Records for processing START

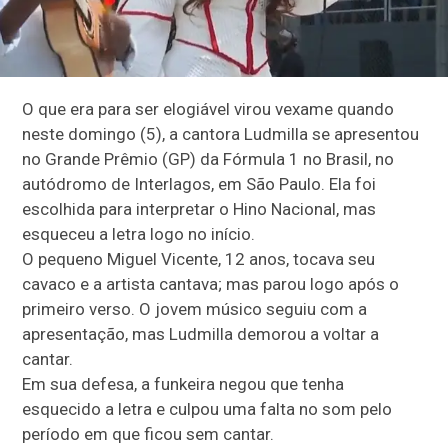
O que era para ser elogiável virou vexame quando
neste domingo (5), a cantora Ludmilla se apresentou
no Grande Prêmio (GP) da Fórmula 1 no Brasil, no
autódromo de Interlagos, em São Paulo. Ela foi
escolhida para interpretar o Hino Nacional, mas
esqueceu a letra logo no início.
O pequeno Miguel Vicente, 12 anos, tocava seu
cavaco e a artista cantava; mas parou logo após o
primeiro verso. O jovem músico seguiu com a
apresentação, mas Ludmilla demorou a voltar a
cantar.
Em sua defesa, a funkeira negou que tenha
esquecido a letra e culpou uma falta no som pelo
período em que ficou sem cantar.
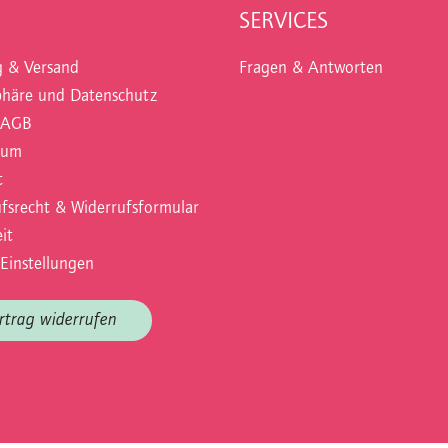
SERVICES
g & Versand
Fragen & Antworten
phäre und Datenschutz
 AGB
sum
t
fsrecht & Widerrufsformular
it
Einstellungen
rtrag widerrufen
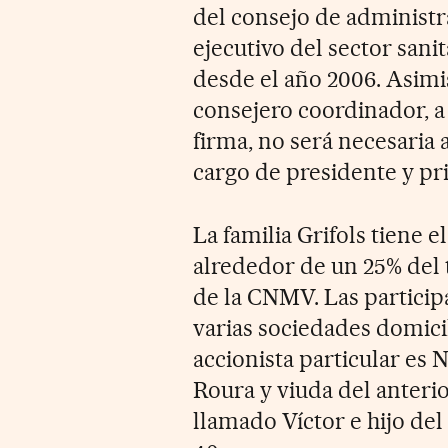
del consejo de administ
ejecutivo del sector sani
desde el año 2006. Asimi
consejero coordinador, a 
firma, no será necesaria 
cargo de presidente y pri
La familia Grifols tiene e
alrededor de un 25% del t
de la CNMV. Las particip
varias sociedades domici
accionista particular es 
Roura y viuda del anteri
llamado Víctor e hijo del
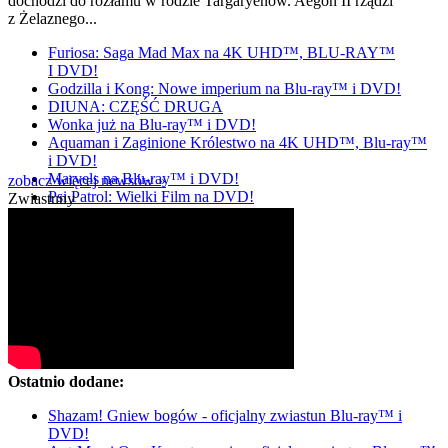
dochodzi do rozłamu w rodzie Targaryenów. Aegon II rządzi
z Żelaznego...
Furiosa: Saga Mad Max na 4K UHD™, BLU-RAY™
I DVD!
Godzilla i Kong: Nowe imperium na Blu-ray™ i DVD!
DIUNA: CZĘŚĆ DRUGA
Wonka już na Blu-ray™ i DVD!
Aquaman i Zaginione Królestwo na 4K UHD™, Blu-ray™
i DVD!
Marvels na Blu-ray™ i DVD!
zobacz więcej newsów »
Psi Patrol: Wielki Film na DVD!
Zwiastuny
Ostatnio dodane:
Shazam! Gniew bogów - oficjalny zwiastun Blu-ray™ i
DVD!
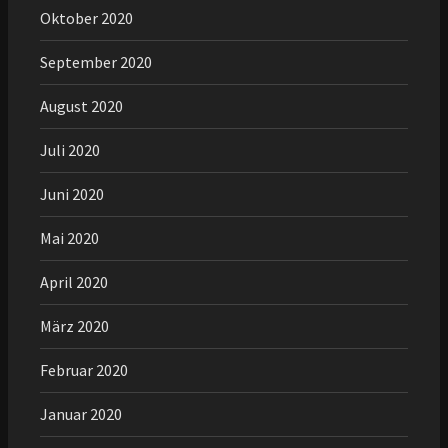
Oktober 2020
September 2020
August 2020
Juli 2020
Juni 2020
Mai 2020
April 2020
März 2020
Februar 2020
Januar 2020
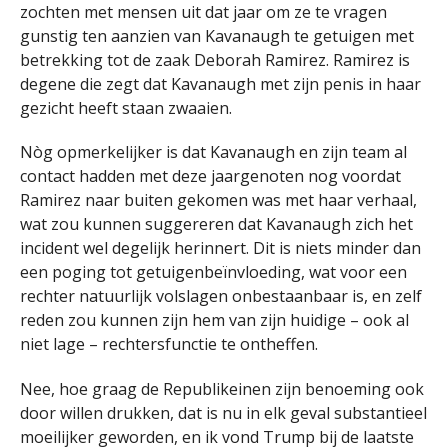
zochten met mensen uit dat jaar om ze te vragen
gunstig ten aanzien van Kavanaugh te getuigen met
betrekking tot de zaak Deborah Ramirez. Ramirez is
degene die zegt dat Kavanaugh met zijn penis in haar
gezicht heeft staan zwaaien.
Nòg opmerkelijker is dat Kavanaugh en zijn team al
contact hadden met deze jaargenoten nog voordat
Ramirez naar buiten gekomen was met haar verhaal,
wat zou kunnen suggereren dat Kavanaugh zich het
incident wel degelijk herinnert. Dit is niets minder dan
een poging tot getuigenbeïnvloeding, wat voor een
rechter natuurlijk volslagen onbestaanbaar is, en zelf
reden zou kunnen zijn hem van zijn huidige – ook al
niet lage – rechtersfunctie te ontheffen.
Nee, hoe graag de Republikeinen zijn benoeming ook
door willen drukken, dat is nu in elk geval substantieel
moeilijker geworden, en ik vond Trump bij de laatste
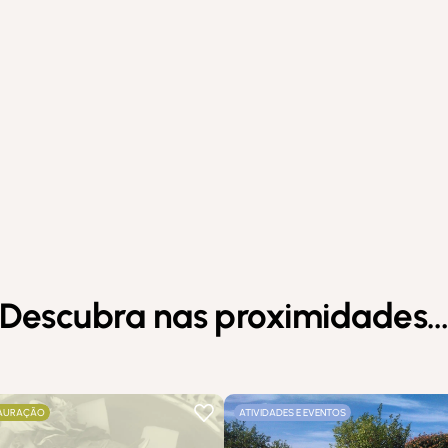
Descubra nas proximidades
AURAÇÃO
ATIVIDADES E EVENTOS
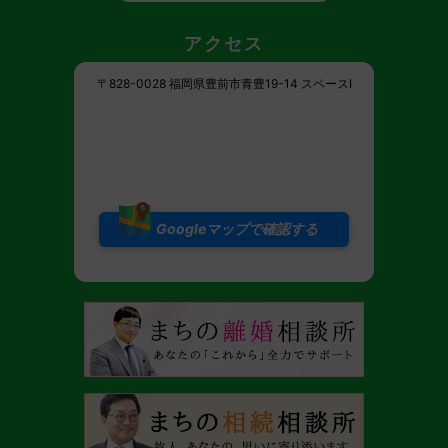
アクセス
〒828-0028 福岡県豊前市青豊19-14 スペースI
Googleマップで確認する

Records for processing END
Records for processing START

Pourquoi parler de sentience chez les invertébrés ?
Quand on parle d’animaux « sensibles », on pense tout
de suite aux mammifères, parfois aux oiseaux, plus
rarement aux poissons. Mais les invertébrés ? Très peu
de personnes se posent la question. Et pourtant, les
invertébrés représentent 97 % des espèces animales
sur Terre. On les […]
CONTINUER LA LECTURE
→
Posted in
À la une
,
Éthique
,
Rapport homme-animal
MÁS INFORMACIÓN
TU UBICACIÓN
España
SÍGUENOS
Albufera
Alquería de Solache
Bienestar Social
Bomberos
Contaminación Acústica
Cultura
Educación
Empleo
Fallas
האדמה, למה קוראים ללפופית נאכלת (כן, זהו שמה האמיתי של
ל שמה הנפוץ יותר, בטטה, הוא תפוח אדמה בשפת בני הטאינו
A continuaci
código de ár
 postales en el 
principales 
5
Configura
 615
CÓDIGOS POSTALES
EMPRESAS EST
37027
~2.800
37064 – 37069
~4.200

Records for processing END

Output only the lines above from the line that holds "ATIVIDADES E EVENTOS" through the line that holds "Googleマップで確認する", both ends included, and exclude pictures.

Answer section:
ATIVIDADES E EVENTOS
アクセス
〒828-0028 福岡県豊前市青豊19-14 スペースI
Googleマップで確認する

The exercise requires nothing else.